Success will require another round of compromise, however, particularly on oil revenues. Some form of revenue-sharing on oil will need to be maintained to soften the economic blow of southern succession for Khartoum. As it turns out, the geography of oil in Sudan does not lend itself to zero-sum thinking by either side, as the main reserves are south but the pipelines and refineries are in the north. Juba and Khartoum will have to cooperate if either side is to benefit. This reality, along with diplomatic pressures on a southern government that desires international recognition, will facilitate a compromise that keeps some oil revenues flowing to Khartoum (though probably less than the 50 percent cut it currently gets).
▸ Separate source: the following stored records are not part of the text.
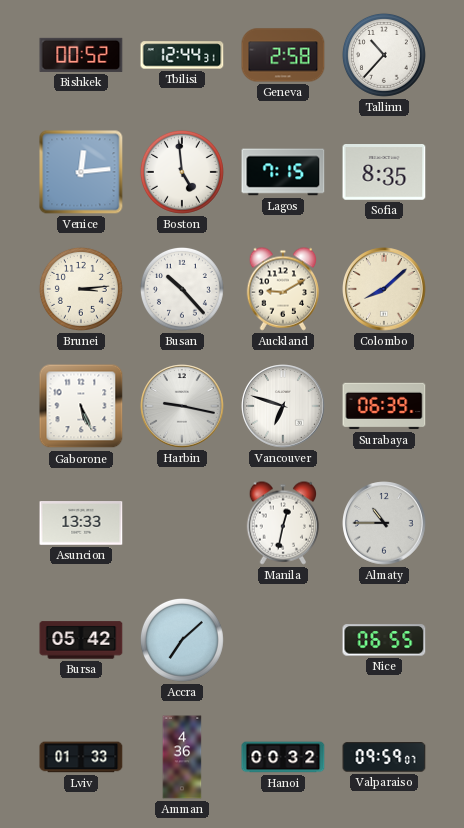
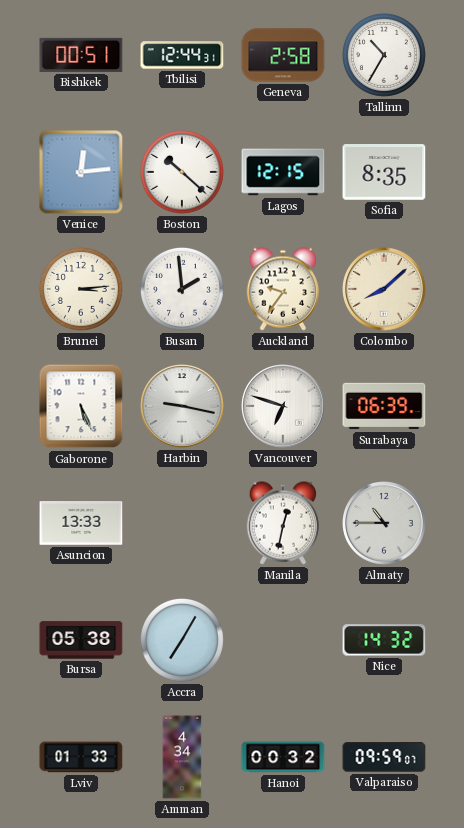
Bishkek: 00:52 -> 00:51
Tallinn: 10:37 -> 10:35
Boston: 4:59 -> 10:22
Lagos: 7:15 -> 12:15
Busan: 10:23 -> 1:59
Auckland: 9:10 -> 9:36
Bursa: 05:42 -> 05:38
Accra: 7:08 -> 7:05
Nice: 06:55 -> 14:32
Amman: 4:36 -> 4:34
These negotiations need to begin in earnest now. They cannot wait until January 2011, the day after the referendum vote. By then, the six month transition to statehood should already be underway, with everything from border demarcation to securing diplomatic recognition on the to-do list, little of which will be easy. Khartoum will need assurance that southern independence will not come at its expense, whether economically or diplomatically. Here the U.S. administration has a critical, albeit politically difficult, role to play by taking concrete measures towards sanctions removal and normalization if the elections are relatively credible and the referendum takes place on schedule. This diplomatic carrot, which has been dangled for years, would give Khartoum further incentive to accept southern independence.
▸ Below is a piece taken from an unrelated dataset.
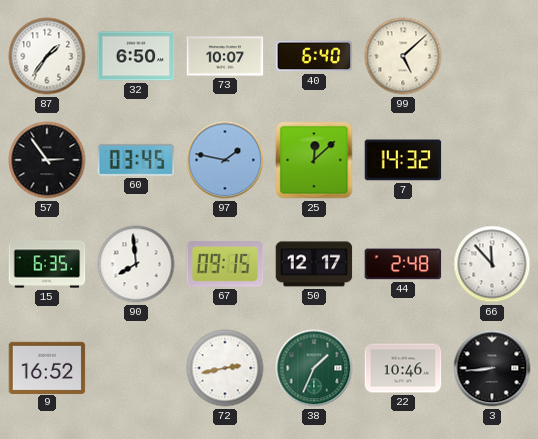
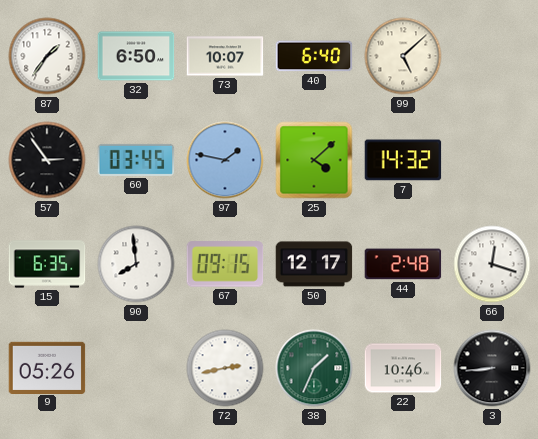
25: 12:08 -> 4:08
66: 11:53 -> 12:18
9: 16:52 -> 05:26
Even if this relatively peaceful scenario transpires over the next 10 months, it is not at all clear that the newly independent south will be a self-sufficient, viable state. Juba’s natural allies (including the United States, European Union and neighbors in the region such as Kenya and Ethiopia) are all worried that southern Sudan could become Africa’s next basket-case, not to mention an inspiration for separatist movements across the continent, beginning with other regions in Sudan such as Darfur. Competition for scarce resources already pits communities and ethnic groups against one another, leading to casualty figures in the south that outnumbered those in Darfur last year. It may be that by January 2012, the newspaper headlines on Sudan will not be warning of a return to war between north and south, but rather of growing disappointment, ethnic rivalry, and unrest within the south itself.
Philippe de Pontet is a sub-Saharan Africa analyst at Eurasia Group.